But those who know LeVan see that he's perfectly at home in seemingly opposing environments and that his casino proposal is in line with a man who wears a Rolex watch on one wrist and a well-worn Native American bracelet on the other.
LeVan is a former Fortune 500 executive who made millions as the chairman of the Philadelphia-based railroad, but customers at his Harley-Davidson dealership outside Gettysburg might have a hard time picking him out from the mechanics.
He has a long history of donating to preservationist causes, using his $1 million-plus trust to help partially fund a local historic-preservation organization and successfully fighting to save the train station where Lincoln arrived when he came to deliver the Gettysburg Address.
Yet he wants to make money by bringing gambling within two miles of part of Gettysburg National Military Park.
LeVan has declined to talk at length on the proposal to bring a 200-room hotel, spa and slots parlor, hoping the national attention the plan has attracted would die quietly.
But as his opponents increase their efforts, he is starting to take a more public position in an effort to refute what he sees as an assault on him and on what he calls a poorly reasoned argument against the project.
"It's the personal attacks on my ethics and integrity that bother me," said LeVan, referring to allegations that he plans to rely on his close relationship with Gov. Rendell to win a gambling license and that he wants to exploit, rather than preserve, the historic value of Gettysburg.
"The fact is," he said, "they are trying to use this historical argument to reopen the debate on gambling."
Opponents of the plan say the casino site should be preserved because a wide area around Gettysburg was involved in the epic Civil War battle in 1863 - not just the part encompassed by the national park. Moreover, some say, Confederate soldiers gathered before battle on the very ground LeVan wants to develop. They say gambling is an affront to the memory of the thousands who died here.
"We know this property is going to be developed. We're saying that almost any other kind of development is preferable to a slots parlor," said Susan Star Paddock, a local psychotherapist who heads No Casino Gettysburg, an opposition group.
But LeVan knows this land as well as most of his opponents. His family arrived in Gettysburg at the start of the 20th century and has operated a heating and cooling business here ever since. His current home, which he is restoring, shares a fence with Culp's Hill.
He went to Gettysburg College before heading off to Philadelphia in 1968 and eventually upward through the ranks at Conrail. He earned $22 million from stock when the company was sold and broken up in 1997. He also served on the Philadelphia school board in the 1990s and on then-Gov.-elect Rendell's transition team.
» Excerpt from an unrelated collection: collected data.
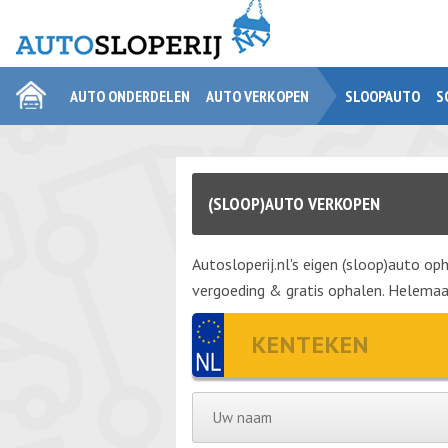
AUTO ONDERDELEN
AUTO VERKOPEN
SLOOPAUTO
S
(SLOOP)AUTO VERKOPEN
Autosloperij.nl's eigen (sloop)auto oph
vergoeding & gratis ophalen. Helemaal 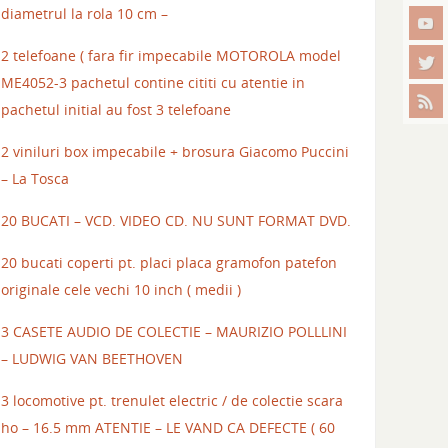
diametrul la rola 10 cm –
2 telefoane ( fara fir impecabile MOTOROLA model
ME4052-3 pachetul contine cititi cu atentie in
pachetul initial au fost 3 telefoane
2 viniluri box impecabile + brosura Giacomo Puccini
– La Tosca
20 BUCATI – VCD. VIDEO CD. NU SUNT FORMAT DVD.
20 bucati coperti pt. placi placa gramofon patefon
originale cele vechi 10 inch ( medii )
3 CASETE AUDIO DE COLECTIE – MAURIZIO POLLLINI
– LUDWIG VAN BEETHOVEN
3 locomotive pt. trenulet electric / de colectie scara
ho – 16.5 mm ATENTIE – LE VAND CA DEFECTE ( 60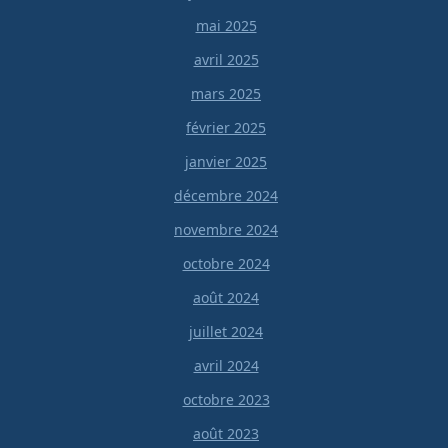
mai 2025
avril 2025
mars 2025
février 2025
janvier 2025
décembre 2024
novembre 2024
octobre 2024
août 2024
juillet 2024
avril 2024
octobre 2023
août 2023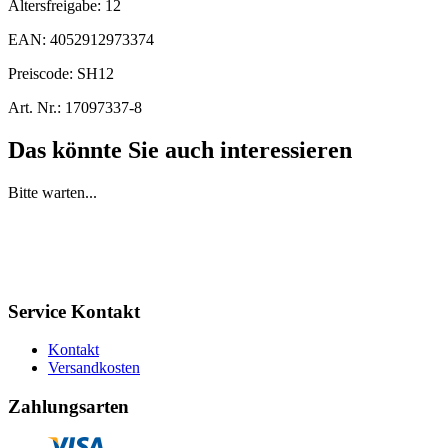
Altersfreigabe:
12
EAN:
4052912973374
Preiscode:
SH12
Art. Nr.:
17097337-8
Das könnte Sie auch interessieren
Bitte warten...
Service Kontakt
Kontakt
Versandkosten
Zahlungsarten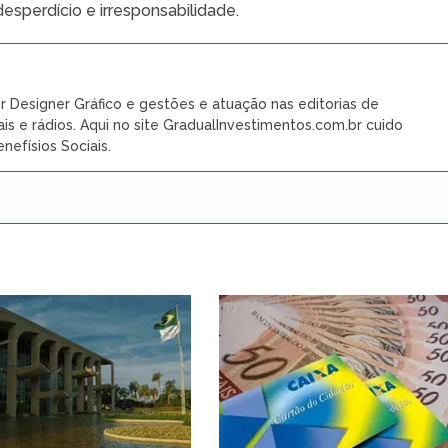
sperdício e irresponsabilidade.
r Designer Gráfico e gestões e atuação nas editorias de
ais e rádios. Aqui no site GradualInvestimentos.com.br cuido
nefísios Sociais.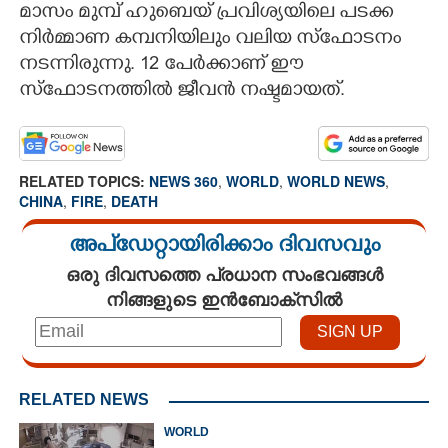
മാസം മുമ്പ് ഹുബെയ് പ്രവിശ്യയിലെ പടക്ക
നിർമ്മാണ കമ്പനിയിലും വലിയ സ്ഫോടനം
നടന്നിരുന്നു. 12 പേർക്കാണ് ഈ
സ്ഫോടനത്തിൽ ജീവൻ നഷ്ടമായത്.
RELATED TOPICS:
NEWS 360
,
WORLD
,
WORLD NEWS
,
CHINA
,
FIRE
,
DEATH
അപ്ഡേറ്റായിരിക്കാം ദിവസവും
ഒരു ദിവസത്തെ പ്രധാന സംഭവങ്ങൾ
നിങ്ങളുടെ ഇൻബോക്സിൽ
RELATED NEWS
WORLD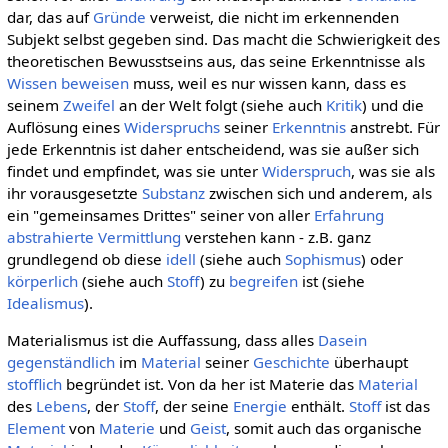
dar, das auf
Gründe
verweist, die nicht im erkennenden
Subjekt selbst gegeben sind. Das macht die Schwierigkeit des
theoretischen Bewusstseins aus, das seine Erkenntnisse als
Wissen
beweisen
muss, weil es nur wissen kann, dass es
seinem
Zweifel
an der Welt folgt (siehe auch
Kritik
) und die
Auflösung eines
Widerspruchs
seiner
Erkenntnis
anstrebt. Für
jede Erkenntnis ist daher entscheidend, was sie außer sich
findet und empfindet, was sie unter
Widerspruch
, was sie als
ihr vorausgesetzte
Substanz
zwischen sich und anderem, als
ein "gemeinsames Drittes" seiner von aller
Erfahrung
abstrahierte
Vermittlung
verstehen kann - z.B. ganz
grundlegend ob diese
idell
(siehe auch
Sophismus
) oder
körperlich
(siehe auch
Stoff
) zu
begreifen
ist (siehe
Idealismus
).
Materialismus ist die Auffassung, dass alles
Dasein
gegenständlich
im
Material
seiner
Geschichte
überhaupt
stofflich
begründet ist. Von da her ist Materie das
Material
des
Lebens
, der
Stoff
, der seine
Energie
enthält.
Stoff
ist das
Element
von
Materie
und
Geist
, somit auch das organische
Growing up so close to history, LeVan said, taught him to respect the past while looking to the future.
"I have fought to preserve the past, but this town also needs jobs and development."
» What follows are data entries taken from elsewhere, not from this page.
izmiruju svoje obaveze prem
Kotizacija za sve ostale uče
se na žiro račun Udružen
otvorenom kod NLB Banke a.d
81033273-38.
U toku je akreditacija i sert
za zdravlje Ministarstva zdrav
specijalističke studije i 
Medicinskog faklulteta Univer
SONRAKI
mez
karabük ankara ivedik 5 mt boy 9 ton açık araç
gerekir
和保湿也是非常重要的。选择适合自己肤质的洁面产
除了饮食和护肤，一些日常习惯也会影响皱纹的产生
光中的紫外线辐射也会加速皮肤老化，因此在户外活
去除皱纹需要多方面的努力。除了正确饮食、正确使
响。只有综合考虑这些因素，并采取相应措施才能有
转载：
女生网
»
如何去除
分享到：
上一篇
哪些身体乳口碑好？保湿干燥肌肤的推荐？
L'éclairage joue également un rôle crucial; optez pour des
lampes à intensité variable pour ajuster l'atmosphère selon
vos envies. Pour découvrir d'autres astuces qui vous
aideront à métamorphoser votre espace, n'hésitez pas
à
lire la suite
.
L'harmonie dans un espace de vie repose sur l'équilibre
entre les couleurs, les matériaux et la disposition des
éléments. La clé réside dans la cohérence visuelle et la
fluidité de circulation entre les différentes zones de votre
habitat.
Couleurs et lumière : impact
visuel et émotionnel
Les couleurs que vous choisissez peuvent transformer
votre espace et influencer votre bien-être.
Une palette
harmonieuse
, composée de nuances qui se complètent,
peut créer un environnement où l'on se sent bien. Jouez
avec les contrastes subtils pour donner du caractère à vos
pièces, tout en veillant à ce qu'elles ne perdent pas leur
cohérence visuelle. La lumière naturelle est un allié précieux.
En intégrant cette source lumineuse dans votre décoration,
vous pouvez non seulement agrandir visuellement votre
Last year, 10 Harrisburg investors approached LeVan to be the front man for their group to build the $200 million casino project on a 42-acre tract at Route 15 and Route 30. LeVan owns an option on the site but will not purchase it unless he wins a gambling license.
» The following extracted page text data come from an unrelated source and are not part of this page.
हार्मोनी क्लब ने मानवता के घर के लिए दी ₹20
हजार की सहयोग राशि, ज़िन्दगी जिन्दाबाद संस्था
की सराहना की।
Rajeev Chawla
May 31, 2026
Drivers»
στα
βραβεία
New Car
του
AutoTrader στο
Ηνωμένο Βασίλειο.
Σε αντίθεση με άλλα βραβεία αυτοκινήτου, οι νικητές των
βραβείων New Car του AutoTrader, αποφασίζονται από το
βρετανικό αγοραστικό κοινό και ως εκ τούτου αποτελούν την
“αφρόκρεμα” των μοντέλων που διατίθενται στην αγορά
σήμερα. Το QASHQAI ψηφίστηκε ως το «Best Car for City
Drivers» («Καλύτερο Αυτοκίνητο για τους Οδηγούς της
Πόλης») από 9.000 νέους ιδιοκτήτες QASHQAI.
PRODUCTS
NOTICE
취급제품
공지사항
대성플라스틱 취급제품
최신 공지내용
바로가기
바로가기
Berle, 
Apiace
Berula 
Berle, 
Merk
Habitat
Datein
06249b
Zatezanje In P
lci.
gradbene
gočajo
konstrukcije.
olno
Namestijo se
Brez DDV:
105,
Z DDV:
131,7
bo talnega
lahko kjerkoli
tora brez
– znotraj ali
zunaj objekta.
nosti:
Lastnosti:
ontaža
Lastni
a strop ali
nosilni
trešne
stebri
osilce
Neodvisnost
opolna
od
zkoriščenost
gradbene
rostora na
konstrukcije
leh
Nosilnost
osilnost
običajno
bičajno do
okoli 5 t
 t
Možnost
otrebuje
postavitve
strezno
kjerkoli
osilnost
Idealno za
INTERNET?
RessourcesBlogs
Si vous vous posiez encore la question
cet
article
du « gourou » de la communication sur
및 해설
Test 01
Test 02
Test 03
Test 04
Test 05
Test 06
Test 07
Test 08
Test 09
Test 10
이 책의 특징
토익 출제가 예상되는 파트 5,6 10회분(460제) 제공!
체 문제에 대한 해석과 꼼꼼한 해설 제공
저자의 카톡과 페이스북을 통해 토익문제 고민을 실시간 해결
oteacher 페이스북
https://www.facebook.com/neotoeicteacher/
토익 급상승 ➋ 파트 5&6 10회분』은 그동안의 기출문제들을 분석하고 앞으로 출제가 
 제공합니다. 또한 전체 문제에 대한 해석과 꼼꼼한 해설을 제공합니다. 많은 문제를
The project would contain low-slung and tasteful buildings hidden from the street and respectful of the community, LeVan said, smoothing his hand over drawings that might be mistaken as those for an upscale shopping mall. "Not tall, not neon," he said.
LeVan argues that his opponents are marrying historic preservation with morality, neither of which applies.
"The legislature has already approved gambling, so that argument is over," he said. "This land will be developed for some reason, so why make a distinction between one business or another."
Directly across Route 30 from his site, cranes loom over a $250 million entertainment and hotel development under construction.
To him, the cries of historic preservation are more pretext than substance - an assertion the opponents don't exactly deny.
The Rev. Tom Grey, a national antigambling leader who heads the National Coalition Against Legalized Gambling, based in Washington, said he doesn't care what stops LeVan's project as long as it's stopped.
"This is our Pickett's charge," said Grey, who hopes to use any momentum won here to win more victories in Pennsylvania.
Opponents have begun meeting with politicians and appearing at Pennsylvania Gaming Control Board meetings.
At a recent session, four members of No Casino Gettysburg squeezed together into the front row.
"We're going to be at every meeting from here on out," said Paddock, the group's leader.
LeVan says he understands that he has a fight on his hands.
"And to think: I could have retired and just ridden off into the sunset."